**Task material**:
┄┄┄┄┄┄┄┄┄┄
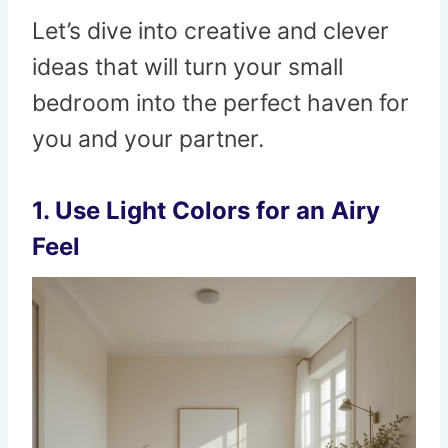
Let’s dive into creative and clever
ideas that will turn your small
bedroom into the perfect haven for
you and your partner.
1.
Use Light Colors for an Airy
Feel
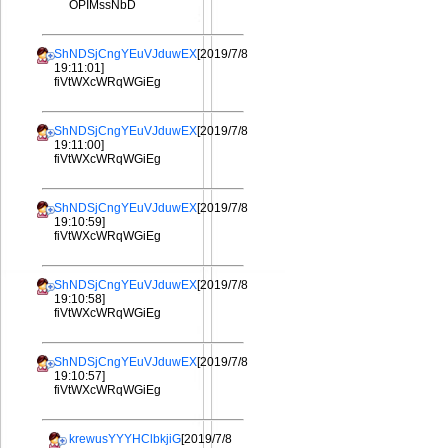
OPIMssNbD
ShNDSjCngYEuVJduwEX
[2019/7/8
19:11:01]
fiVtWXcWRqWGiEg
ShNDSjCngYEuVJduwEX
[2019/7/8
19:11:00]
fiVtWXcWRqWGiEg
ShNDSjCngYEuVJduwEX
[2019/7/8
19:10:59]
fiVtWXcWRqWGiEg
ShNDSjCngYEuVJduwEX
[2019/7/8
19:10:58]
fiVtWXcWRqWGiEg
ShNDSjCngYEuVJduwEX
[2019/7/8
19:10:57]
fiVtWXcWRqWGiEg
krewusYYYHClbkjiG
[2019/7/8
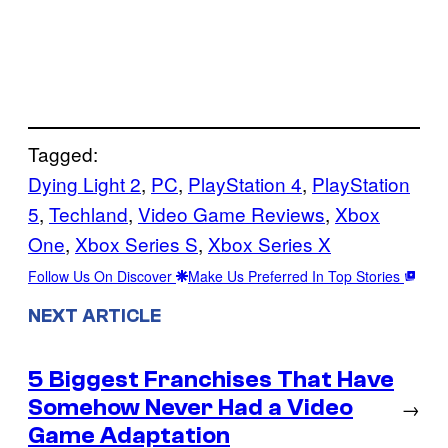
Tagged:
Dying Light 2
, 
PC
, 
PlayStation 4
, 
PlayStation
5
, 
Techland
, 
Video Game Reviews
, 
Xbox
One
, 
Xbox Series S
, 
Xbox Series X
Follow Us On Discover
Make Us Preferred In Top Stories
NEXT ARTICLE
5 Biggest Franchises That Have
Somehow Never Had a Video
→
Game Adaptation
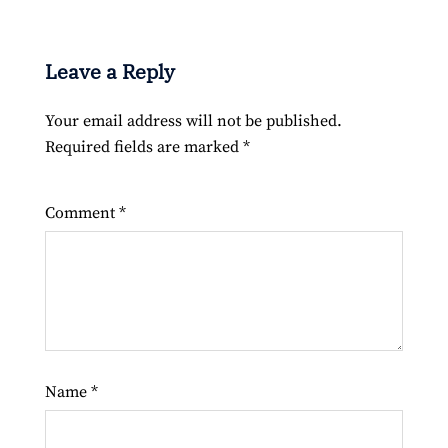
Leave a Reply
Your email address will not be published.
Required fields are marked
*
Comment
*
Name
*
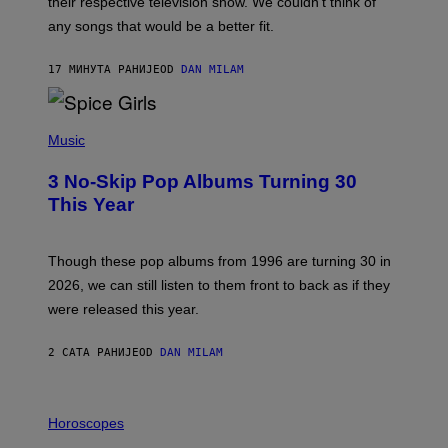
their respective television show. We couldn’t think of
E
M
any songs that would be a better fit.
C
C
A
17 МИНУТА РАНИЈЕ
OD
DAN MILAM
R
T
H
P
Y
H
Music
/
O
W
T
I
3 No-Skip Pop Albums Turning 30
O
R
B
E
This Year
Y
I
T
M
I
A
M
G
Though these pop albums from 1996 are turning 30 in
R
E
2026, we can still listen to them front to back as if they
O
N
were released this year.
E
Y
/
2 САТА РАНИЈЕ
OD
DAN MILAM
G
E
T
I
T
L
Horoscopes
Y
L
I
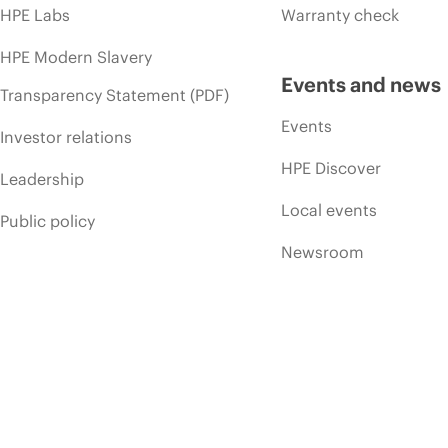
HPE Labs
Warranty check
HPE Modern Slavery
Events and news
Transparency Statement (PDF)
Events
Investor relations
HPE Discover
Leadership
Local events
Public policy
Newsroom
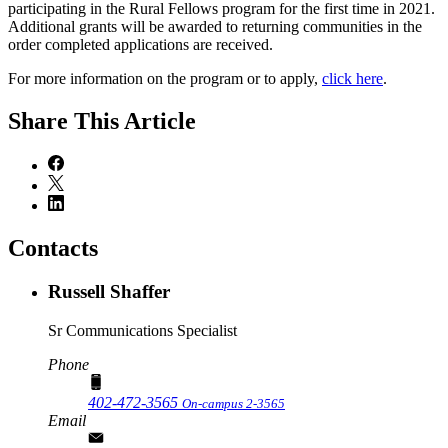
participating in the Rural Fellows program for the first time in 2021.
Additional grants will be awarded to returning communities in the
order completed applications are received.
For more information on the program or to apply,
click here
.
Share
This Article
Contacts
Russell Shaffer
Sr Communications Specialist
Phone
402-472-3565
On-campus 2-3565
Email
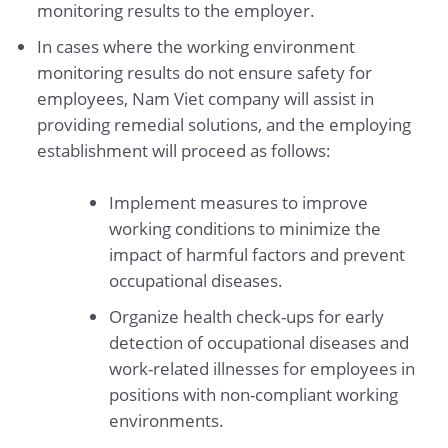
monitoring results to the employer.
In cases where the working environment
monitoring results do not ensure safety for
employees, Nam Viet company will assist in
providing remedial solutions, and the employing
establishment will proceed as follows:
Implement measures to improve
working conditions to minimize the
impact of harmful factors and prevent
occupational diseases.
Organize health check-ups for early
detection of occupational diseases and
work-related illnesses for employees in
positions with non-compliant working
environments.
┄┄┄┄┄┄┄┄┄┄
**Exercise brief**: Copy each line in the data that holds the word "working".

**Worked solution**:
In cases where the working environment
working conditions to minimize the
positions with non-compliant working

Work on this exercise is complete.